### Your task:
Set down each entry as it stands. Skip the pictures.

### Exercise material:
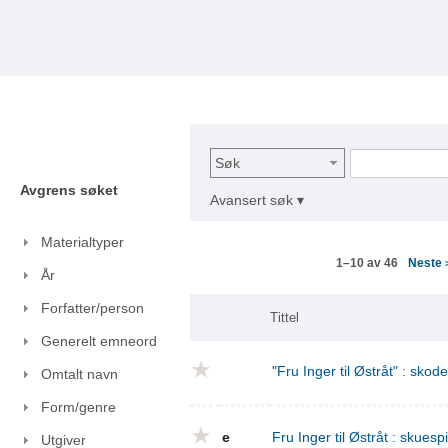
Søk
Avgrens søket
Avansert søk ▾
Materialtyper
Neste
1–10 av 46
År
Forfatter/person
Tittel
Generelt emneord
"Fru Inger til Østråt" : skod
Omtalt navn
Form/genre
e
Fru Inger til Østråt : skuespi
Utgiver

### Expected answer:
Søk
Avgrens søket
Avansert søk ▾
Materialtyper
Neste
1–10 av 46
År
Forfatter/person
Tittel
Generelt emneord
"Fru Inger til Østråt" : skod
Omtalt navn
Form/genre
e
Fru Inger til Østråt : skuespi
Utgiver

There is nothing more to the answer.